You’ve probably noticed it takes time to update software on your new computer, to wash your (or your child’s) massive laundry pile, to organize your cluttered closets, to read about how to use, clean, upgrade and store your newest insert latest gadget here.
Simply put: it already takes an awful lot of time to maintain what we own – so why do we keep purchasing more things only to add to this burden?
Because we think these things will simplify our lives.
Reality check: They generally don’t.
My new watch should make it simpler for me to work out (just go outside and run). That new kitchen appliance will make it easier for me to bake that perfect cake (a bowl and spoon should do). This new toy is aimed to keep my child occupied for at least 10 minutes (or we could read together).
And at what cost do we continue to add to our pile of products?
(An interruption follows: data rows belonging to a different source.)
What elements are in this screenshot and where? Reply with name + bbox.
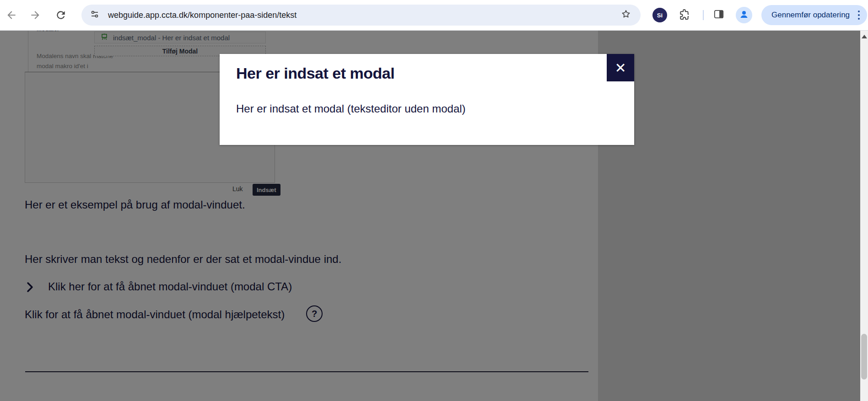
- omnibox[interactable]: webguide.app.ccta.dk/komponenter-paa-sid…: [81, 5, 641, 26]
- scrollbar-thumb[interactable]: [861, 334, 867, 380]
- reload-icon: [55, 9, 67, 21]
- scrollbar-up-arrow-icon[interactable]: [862, 35, 867, 38]
- scrollbar[interactable]: [860, 30, 868, 401]
- extensions-icon[interactable]: [678, 8, 691, 22]
- side-panel-icon[interactable]: [713, 8, 725, 22]
- forward-arrow-icon: [29, 9, 41, 21]
- site-settings-icon[interactable]: [90, 9, 100, 21]
- modal-close-button[interactable]: ✕: [607, 54, 634, 81]
- update-button-label: Gennemfør opdatering: [771, 11, 850, 20]
- url-text[interactable]: webguide.app.ccta.dk/komponenter-paa-sid…: [108, 11, 620, 20]
- forward-button[interactable]: [27, 7, 43, 23]
- browser-toolbar: webguide.app.ccta.dk/komponenter-paa-sid…: [0, 0, 868, 31]
- browser-window: webguide.app.ccta.dk/komponenter-paa-sid…: [0, 0, 868, 401]
- back-button[interactable]: [4, 7, 19, 23]
- back-arrow-icon: [5, 9, 17, 21]
- page-content: Modaler Modalens navn skal matche modal …: [0, 30, 868, 401]
- site-profile-badge[interactable]: Si: [652, 8, 667, 22]
- modal-dialog: Her er indsat et modal Her er indsat et …: [220, 54, 634, 145]
- toolbar-divider: [703, 10, 704, 20]
- close-icon: ✕: [615, 60, 626, 76]
- modal-title: Her er indsat et modal: [236, 64, 394, 82]
- chrome-update-button[interactable]: Gennemfør opdatering: [761, 5, 867, 25]
- person-icon: [739, 9, 749, 21]
- profile-avatar[interactable]: [736, 7, 752, 23]
- reload-button[interactable]: [53, 7, 69, 23]
- bookmark-star-icon[interactable]: [620, 9, 631, 21]
- kebab-menu-icon[interactable]: [856, 9, 862, 21]
- modal-body-text: Her er indsat et modal (teksteditor uden…: [236, 102, 466, 115]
The cost isn’t necessarily the money – considering most of us continue to make more of it every day.
It costs us time and energy we could be spending in a more meaningful-to-us way.
That is, precious minutes doing things we actually enjoy like reading, playing music, perfecting a creative endeavor, hiking, or spending time with loved ones.
So before you purchase that next “oh my goodness that looks amazing there’s no way I could live without it – it would make my life SO much easier!” thing, consider the time it’ll take to purchase, unwrap, learn about, maintain, clean, store, use, troubleshoot, use again, stare at for an undetermined about of time, teach others how to use, upgrade, continue to clean/upgrade/store/use – while the cycle repeats itself – or consider the mental burden you’ll carry knowing that thing is just cluttering your kitchen counter/shelf/desk for a long period of time unused.
Nothing gained –
but time, money and energy drained.
Obviously, our modern world offers its benefits: A car gets you from point A to B. Your computer helps you get work done. A refrigerator keeps your food cool so you don’t die from some strange bacteria.
We just have to do better at keeping life simple in the simplest terms.
Because we all deserve a life with less worry about how to maintain the things we purchase and instead, the freedom knowing we didn’t purchase stuff we didn’t need in the first place.